In the U.S. as in other countries around the globe the push is on to improve students’ skills in science, technology, engineering and mathematics, or STEM.
Innovation is the name of the game. Computer technology is already transforming how we work, live and play and researchers are delving deeper and deeper into our bodies and surroundings. The knowledge economy is where we believe the well-paying jobs of tomorrow will be.
This emphasis on the hard sciences – biology, chemistry, math, physics – brought about a $260 million nationwide STEM effort to move U.S. students to the top internationally. President Obama unveiled the Educate to Innovate Campaign about a year ago. But the emphasis on the hard sciences has also given rise to efforts that threaten to diminish the humanities, sometimes referred to as the soft sciences: Squeezed by budget cuts, the State University of New York at Albany on Oct. 1 announced cost cuts that would eliminate all degree programs in French, Italian, the classics, Russian and theater. (Responses to this SUNY decision here and here.)

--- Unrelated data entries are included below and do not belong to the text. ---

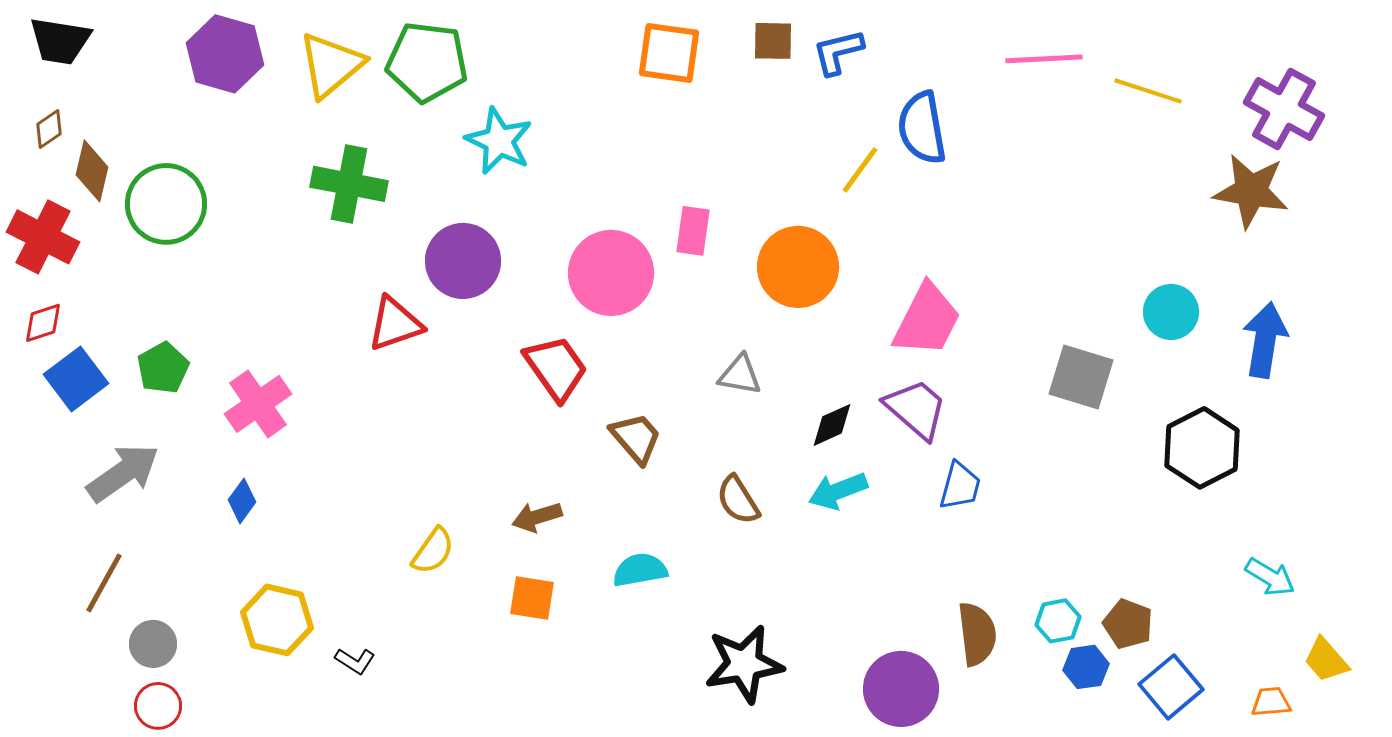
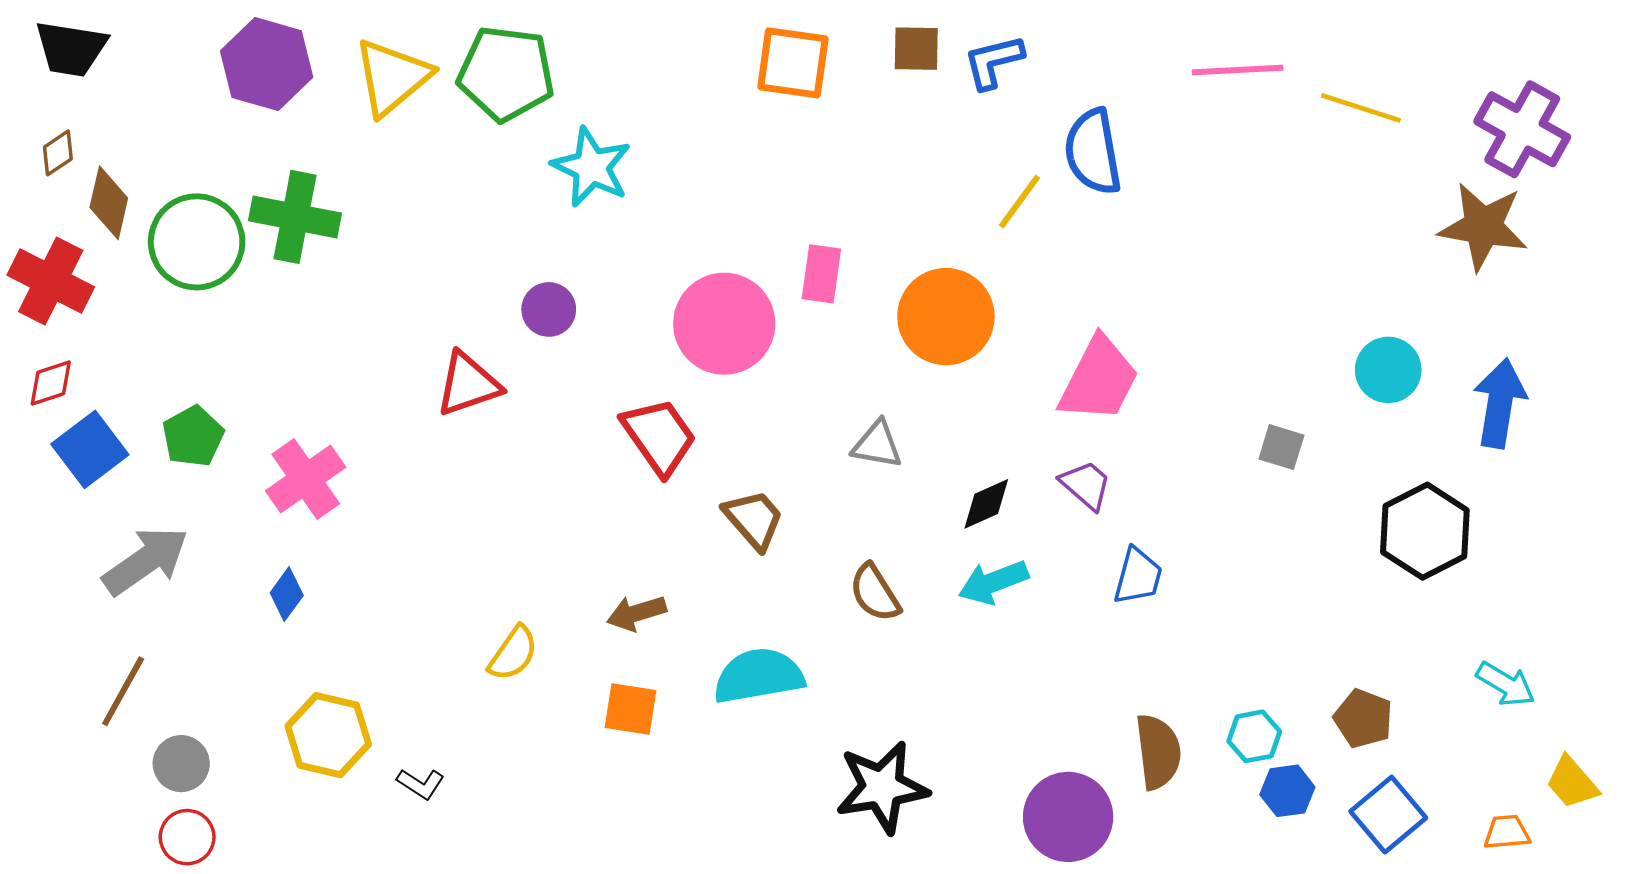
green cross: (349, 184) -> (295, 217), moved
purple circle: (463, 261) -> (549, 309), size x0.6
gray square: (1081, 377) -> (1281, 447), size x0.6
purple trapezoid: (916, 409) -> (1086, 485), size x0.7
cyan semicircle: (640, 570) -> (759, 676), size x1.4
brown pentagon: (1128, 624) -> (1363, 719), moved

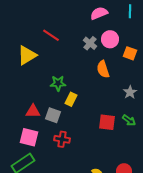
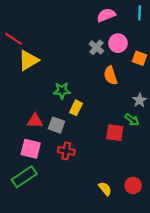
red line: (51, 35) -> (13, 39), moved
green arrow: (129, 120) -> (132, 120), moved

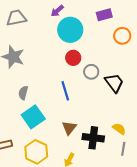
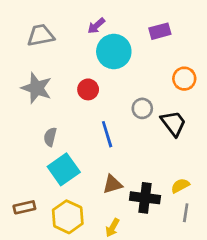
orange circle: (122, 36) -> (184, 79), moved
red circle: (73, 58) -> (88, 89), moved
brown triangle: (69, 128) -> (112, 184), turned 35
yellow semicircle: (119, 129) -> (180, 186), turned -64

But it gets worse, Dr. Raymond Tallis, a British philosopher and poet, told a crowd of more than 100 Tuesday at the National Humanities Center in Research Triangle Park.
Tallis is a retired neurologist who travels with a laptop and has neither a problem with Charles Darwin’s theory on evolution nor with modern medical research. What he has a problem with are efforts to, for example, explain moral judgments with the help of brain scans or to replace the human conscience in psychology, religion and the arts with the evolutionary drive to survive and procreate.
Proponents of these efforts are considered an extreme fringe in the humanities, but their popularity is increasing, Tallis said. “They are part of a much wider intellectual trend – namely the remorseless rise of the idea that humans can be understood in biological terms. That men and women are essentially beasts, or if that sounds too judgmental, that they are organisms.”
Tallis particularly railed against using biology to explain what makes great works of literature special.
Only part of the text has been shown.